信州旅行の少し前、テラフォーミングの一端を背負って宇宙へ飛び立ち、原因不明の事故で人の制御下から離れた『衛星トリフネ』に侵入したふたり。その際に利用したのが地上と衛生内に建てられた同じ神を祀る2つの神社である。つまり、2つの地点を結ぶ霊的なポイントがあれば肉体のまま境界を越えられるのだ。

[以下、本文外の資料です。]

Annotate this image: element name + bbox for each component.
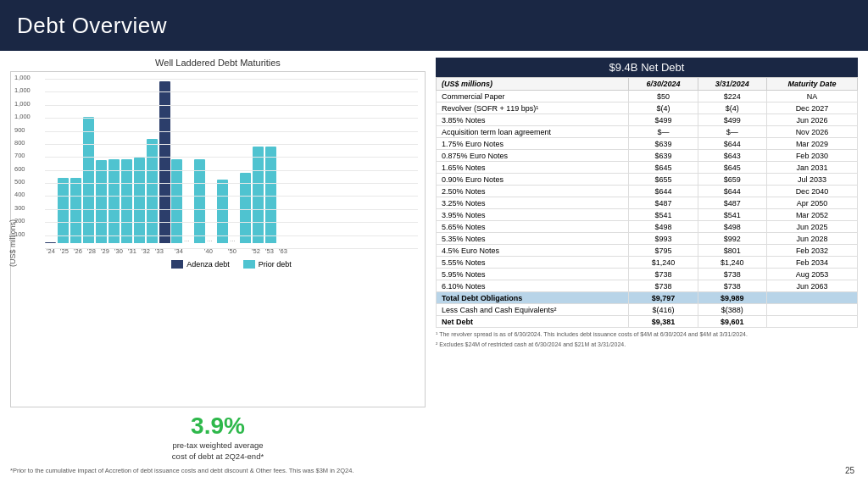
bar-prior xyxy=(194,159,205,243)
row-maturity: Feb 2032 xyxy=(766,245,857,257)
bar-prior xyxy=(265,147,276,243)
bar-group xyxy=(108,159,120,243)
row-q1: $487 xyxy=(698,197,766,209)
row-name: 2.50% Notes xyxy=(437,186,629,197)
footnote-left: *Prior to the cumulative impact of Accre… xyxy=(10,467,426,475)
row-maturity: Feb 2034 xyxy=(766,257,857,269)
col-header-name: (US$ millions) xyxy=(437,78,629,91)
row-q1: $738 xyxy=(698,280,766,292)
row-name: Commercial Paper xyxy=(437,91,629,102)
row-q2: $738 xyxy=(629,269,698,280)
row-maturity: Mar 2029 xyxy=(766,138,857,150)
row-q2: $487 xyxy=(629,197,698,209)
row-q2: $498 xyxy=(629,221,698,233)
table-title: $9.4B Net Debt xyxy=(436,58,858,77)
rate-desc-2: cost of debt at 2Q24-end* xyxy=(10,451,426,462)
page-title: Debt Overview xyxy=(17,13,167,39)
row-name: 3.25% Notes xyxy=(437,197,629,209)
row-name: 5.55% Notes xyxy=(437,257,629,269)
bar-group xyxy=(217,180,228,243)
legend-prior: Prior debt xyxy=(243,260,292,269)
page-header: Debt Overview xyxy=(0,0,868,51)
row-q2: $499 xyxy=(629,114,698,126)
bar-group xyxy=(121,159,132,243)
col-header-q2: 6/30/2024 xyxy=(629,78,698,91)
row-q1: $643 xyxy=(698,150,766,162)
bar-group: ... xyxy=(207,235,215,243)
row-q2: $645 xyxy=(629,162,698,174)
main-content: Well Laddered Debt Maturities (US$ milli… xyxy=(0,51,868,482)
table-row: 4.5% Euro Notes$795$801Feb 2032 xyxy=(437,245,858,257)
bar-prior xyxy=(70,178,81,243)
legend-adenza-label: Adenza debt xyxy=(186,260,230,269)
table-row: 5.55% Notes$1,240$1,240Feb 2034 xyxy=(437,257,858,269)
rate-section: 3.9% pre-tax weighted average cost of de… xyxy=(10,407,426,464)
row-q2: $— xyxy=(629,126,698,138)
table-row: 2.50% Notes$644$644Dec 2040 xyxy=(437,186,858,197)
row-maturity: Feb 2030 xyxy=(766,150,857,162)
table-row: Total Debt Obligations$9,797$9,989 xyxy=(437,292,858,304)
row-maturity xyxy=(766,316,857,328)
row-q1: $(4) xyxy=(698,102,766,114)
bar-prior xyxy=(121,159,132,243)
row-q1: $541 xyxy=(698,209,766,221)
left-panel: Well Laddered Debt Maturities (US$ milli… xyxy=(10,58,426,475)
footnote-right-1: ¹ The revolver spread is as of 6/30/2024… xyxy=(436,330,858,338)
row-q1: $498 xyxy=(698,221,766,233)
bar-prior xyxy=(147,139,158,243)
bar-adenza xyxy=(45,242,56,243)
bar-group: ... xyxy=(230,235,238,243)
row-q2: $(4) xyxy=(629,102,698,114)
row-name: 5.65% Notes xyxy=(437,221,629,233)
table-row: 3.25% Notes$487$487Apr 2050 xyxy=(437,197,858,209)
row-maturity: Jun 2026 xyxy=(766,114,857,126)
row-maturity: Jun 2025 xyxy=(766,221,857,233)
table-row: 5.95% Notes$738$738Aug 2053 xyxy=(437,269,858,280)
col-header-maturity: Maturity Date xyxy=(766,78,857,91)
row-q1: $659 xyxy=(698,174,766,186)
row-name: 1.75% Euro Notes xyxy=(437,138,629,150)
bar-group xyxy=(96,160,107,243)
row-q2: $655 xyxy=(629,174,698,186)
row-q2: $541 xyxy=(629,209,698,221)
table-row: 1.65% Notes$645$645Jan 2031 xyxy=(437,162,858,174)
row-q2: $1,240 xyxy=(629,257,698,269)
row-q2: $795 xyxy=(629,245,698,257)
rate-desc-1: pre-tax weighted average xyxy=(10,440,426,451)
page-number: 25 xyxy=(845,466,854,475)
chart-title: Well Laddered Debt Maturities xyxy=(10,58,426,68)
bar-prior xyxy=(171,159,182,243)
table-row: 1.75% Euro Notes$639$644Mar 2029 xyxy=(437,138,858,150)
row-q1: $9,989 xyxy=(698,292,766,304)
bar-prior xyxy=(83,117,94,243)
bar-prior xyxy=(217,180,228,243)
row-maturity xyxy=(766,292,857,304)
right-panel: $9.4B Net Debt (US$ millions) 6/30/2024 … xyxy=(436,58,858,475)
bar-prior xyxy=(253,147,264,243)
row-maturity: Nov 2026 xyxy=(766,126,857,138)
table-row: Revolver (SOFR + 119 bps)¹$(4)$(4)Dec 20… xyxy=(437,102,858,114)
row-q2: $738 xyxy=(629,280,698,292)
legend-adenza: Adenza debt xyxy=(171,260,230,269)
table-row: 3.85% Notes$499$499Jun 2026 xyxy=(437,114,858,126)
row-name: Revolver (SOFR + 119 bps)¹ xyxy=(437,102,629,114)
row-maturity: Aug 2053 xyxy=(766,269,857,280)
row-q2: $639 xyxy=(629,138,698,150)
bar-prior xyxy=(108,159,120,243)
bar-group xyxy=(253,147,264,243)
row-q2: $9,797 xyxy=(629,292,698,304)
bar-group: ... xyxy=(184,235,192,243)
row-name: Less Cash and Cash Equivalents² xyxy=(437,304,629,316)
row-maturity: Jul 2033 xyxy=(766,174,857,186)
row-q2: $(416) xyxy=(629,304,698,316)
row-q1: $— xyxy=(698,126,766,138)
row-maturity: Dec 2040 xyxy=(766,186,857,197)
row-q1: $644 xyxy=(698,186,766,197)
row-q1: $(388) xyxy=(698,304,766,316)
row-name: Net Debt xyxy=(437,316,629,328)
bar-group xyxy=(194,159,205,243)
bar-group xyxy=(70,178,81,243)
table-row: 5.65% Notes$498$498Jun 2025 xyxy=(437,221,858,233)
row-name: 6.10% Notes xyxy=(437,280,629,292)
legend-prior-box xyxy=(243,260,255,269)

「それはそうと、月へ行くなら"繋がり"を探ないといけないわね。有名所なら『竹取物語』のかぐや姫が残した不死の薬が捨てられた富士山かしら?」
「可能性はあるわね。でも、富士山って不死の薬よりも木花咲耶姫にまつわる神話の方が有名な気がするわ。月の神様の月読命を祀る月読神社から試してみる?」
「良いわね。どうせなら星条旗とか日本以外の物でも試してみましょ!」
ふたりが月へ行く日は来るのか?月よりも魅力的な何かに興味が移り忘れるかもしれない。意外にも早々に辿り着くかもしれない。それでも、今この時ふたりを突き動かすロマンと好奇心は、いつか月へと導くだろう。